Dipotassium titanate(2-)

Administrative data

Endpoint:

acute toxicity: oral

Type of information:

experimental study

Adequacy of study:

key study

Study period:

30 May 2012 - 15 August 2012

Reliability:

1 (reliable without restriction)

Rationale for reliability incl. deficiencies:

guideline study

Data source

Materials and methods

Test guidelineopen allclose all

GLP compliance:

yes (incl. QA statement)

Test type:

acute toxic class method

Limit test:

yes

Test material

Test animals

Species:

rat

Strain:

other: CD (Crl:CD 'SD')

Sex:

female

Details on test animals or test system and environmental conditions:

- Source: Charles River (UK) Ltd.
- Age at study initiation: Young adult animals (approx. 8-12 weeks old)
- Weight at study initiation: 220 to 244 gram
- Fasting period before study: overnight prior to and approximately four hours after dosing
- Housing: Group housing of 3 animals per cage in labeled Macrolon cages
- Diet: Free access to pelleted rodent diet (Rat and Mouse No. 1 Maintenance Diet).
- Water: Free access to tap water.
- Acclimation period: At least 5 days

ENVIRONMENTAL CONDITIONS
- Temperature (°C): 19 – 23
- Humidity (%): 40 - 70
- Air changes (per hr): Not indicated
- Photoperiod (hrs dark / hrs light): 12/12


IN-LIFE DATES: From: 14 June 2012 to 05 July 2012

Administration / exposure

Route of administration:

oral: gavage

Vehicle:

water

Details on oral exposure:

GAVAGE METHOD: plastic feeding tubes.

Frequency: single dosage, on Day 1.

VEHICLE
- Justification for choice of vehicle: The vehicle (water) was selected based on trial formulations performed at Huntingdon Life Sciences and on test substance data supplied by the sponsor.

MAXIMUM DOSE VOLUME APPLIED: 2000 mg/kg (10 mL/kg) body weight.

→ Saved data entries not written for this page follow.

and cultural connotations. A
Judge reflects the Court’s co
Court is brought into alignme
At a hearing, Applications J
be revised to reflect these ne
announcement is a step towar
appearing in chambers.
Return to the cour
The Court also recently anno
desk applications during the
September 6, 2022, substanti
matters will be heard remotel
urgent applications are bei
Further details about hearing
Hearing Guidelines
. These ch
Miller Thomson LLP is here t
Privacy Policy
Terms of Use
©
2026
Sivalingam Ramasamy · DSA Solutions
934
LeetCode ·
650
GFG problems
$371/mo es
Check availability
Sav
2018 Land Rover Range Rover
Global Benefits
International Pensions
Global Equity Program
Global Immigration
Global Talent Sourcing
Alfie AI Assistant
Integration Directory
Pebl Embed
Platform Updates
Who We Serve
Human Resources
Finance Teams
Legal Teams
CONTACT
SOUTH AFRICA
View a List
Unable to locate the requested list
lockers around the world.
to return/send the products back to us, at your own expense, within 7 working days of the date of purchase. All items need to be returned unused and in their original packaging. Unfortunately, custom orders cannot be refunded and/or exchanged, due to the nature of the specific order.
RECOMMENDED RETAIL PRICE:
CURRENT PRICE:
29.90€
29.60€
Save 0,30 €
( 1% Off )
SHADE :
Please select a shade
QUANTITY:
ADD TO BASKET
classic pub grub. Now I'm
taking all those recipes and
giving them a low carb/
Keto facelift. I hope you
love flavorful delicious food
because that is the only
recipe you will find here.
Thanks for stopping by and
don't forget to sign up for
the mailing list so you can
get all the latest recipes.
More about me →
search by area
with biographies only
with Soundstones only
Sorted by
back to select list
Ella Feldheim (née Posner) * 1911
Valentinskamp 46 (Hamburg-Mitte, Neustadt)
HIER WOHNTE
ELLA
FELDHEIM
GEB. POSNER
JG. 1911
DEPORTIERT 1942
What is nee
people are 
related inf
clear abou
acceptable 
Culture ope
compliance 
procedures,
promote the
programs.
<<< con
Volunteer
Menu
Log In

DOSAGE PREPARATION: Test substance was frmulated at a concentration of 200 mg/mL in de vehicle.

Doses:

2000 mg/kg body weight

No. of animals per sex per dose:

6 (2 groups of three females in a stepwise manner)

Control animals:

no

Details on study design:

- Duration of observation period following administration: 14 days
- Frequency of observations and weighing:
Mortality/Viability: At least twice daily
Body weights: Days 1 (prior to dosing), 8 and 15.
Clinical signs: At periodic intervals on the day of dosing (Day 1) and twice daily thereafter, until Day 15.
- Necropsy of survivors performed: All animals on day 15
- Other examinations performed: None.

Statistics:

No statistical analysis was performed (The method used is not intended to allow the calculation of a precise LD50 value).

Results and discussion

Mortality:

There were no deaths during the study

Clinical signs:

There were no clinical signs of reaction to treatment throughout the study

Body weight:

All animals were considered to have achieved satisfactory bodyweight gains throughout the study.

Gross pathology:

No abnormalities were noted in any animal at the macroscopic examination.

Applicant's summary and conclusion

Interpretation of results:

other: Not classified

Remarks:

according to Regulation (EC) No 1272/2008

Conclusions:

In an acute oral toxicity study with rats, performed according to OECD 423 test guideline, an LD50 >2000 mg/kg bw was determined.

Executive summary:

An acute oral toxicity study in rats was performed according to the OECD 423 test guideline and in accordance with GLP principles. TISMO D, formulated in water, was administired by oral gavage to two subsequent groups of three female CD rats at 2000 mg/kg bw. There were no deaths and no clinical signs of reaction to treatement or effects on bodyweight gains throughout the study. The LD50 value of TISMO D was established to exceed 2000 mg/kg bw. Based on these results, according to Regulation (EC) 1272/2008, TISMO D does not have to be classified and has no obligatory labelling required for oral toxicity.